46. The method of claim 45 wherein each said depositing step is followed by a drying step, and wherein each said depositing step comprises a step selected from the group consisting of spray coating, spin-coating and immersion.

47. The method of claim 46 wherein said at least one electrochemically active material is selected from the group consisting of lithium metal oxides and lithium metal phosphates.

48. The method of claim 44 or claim 47 wherein said substrates comprise copper foil.

49. The method of any one of claim 29-32, 34-37, 39-42 or 44-47, further comprising, after step (i), transferring the remainder of said stack to a surface of an isolator.

50. A method for manufacturing a supercapacitor comprising (a) preparing two electrode active materials, each said electrode active material being formed using a method as defined in any one of claim 29, 34, 39 or 44, (b) forming an electrode from one said electrode active material on one surface of an isolator, and (c) forming an electrode from the other said electrode active material on the opposed surface of said isolator.
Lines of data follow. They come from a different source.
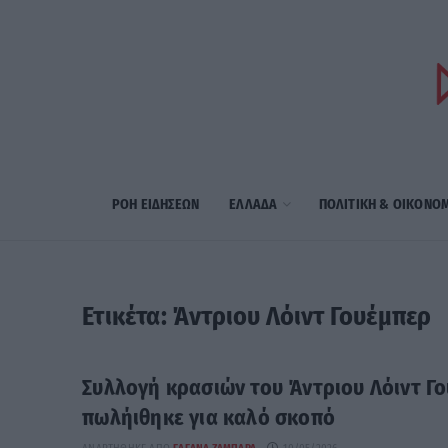
ΡΟΗ ΕΙΔΗΣΕΩΝ
ΕΛΛΑΔΑ
ΠΟΛΙΤΙΚΗ & ΟΙΚΟΝΟ
Ετικέτα:
Άντριου Λόιντ Γουέμπερ
Συλλογή κρασιών του Άντριου Λόιντ Γ
πωλήιθηκε για καλό σκοπό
51. A method for manufacturing a lithium-air secondary battery comprising (a) preparing an electrode active material using a method as defined in any one of claim 29, 34, 39 or 44, (b) forming a cathode from said electrode active material on one surface of an isolator, and (c) attaching a lithium metal foil anode to the opposed surface of said isolator, wherein step (c) may be performed prior to step (a).

52. A method for manufacturing a lithium-ion secondary battery comprising (a) preparing a first electrode active material using a method as defined in any one of claim 30-32, 35-37, 40-42 or 45-47, (b) forming an anode from said first electrode active material on one surface of an isolator, (c) preparing a second electrode active material using a method as defined in any one of claim 30-32, 35-37, 40-42 or 45-47, and (d) forming a cathode from said second electrode active material on the opposed surface of an isolator, wherein step (c) may be performed prior to step (b), or wherein steps (c) and (d) may be performed prior to steps (a) and (b).

53. A method for manufacturing a lithium-ion secondary battery comprising (a) preparing an electrode active material using a method as defined in any one of claim 30-32, 35-37, 40-42 or 45-47, (b) forming an anode from said electrode active material on one surface of an isolator, and (c) attaching an aluminum current collector coated with an electrochemically active material to the opposed surface of said isolator so as to form a cathode, wherein step (c) may be performed prior to step (a).

54. A method for manufacturing a lithium-ion secondary battery comprising (a) preparing an electrode active material using a method as defined in any one of claim 30-32, 35-37, 40-42 or 45-47, (b) forming a cathode from said electrode active material on one surface of an isolator, and (c) attaching to the opposed surface of said isolator so as to form an anode a copper current collector coated with a material selected from the group consisting of intercalation carbon materials, metals, transition metal oxides, electrically conducting polymeric materials, and alloy powders, wherein step (c) may be performed prior to step (a).

55. An electrode active material formed using a method as defined in any one of claim 29-32, 34-37, 39-42 or 44-47.

56. An electrode for an energy storage device, said electrode employing the electrode active material of claim 55.

57. An energy storage device employing the electrode of claim 56.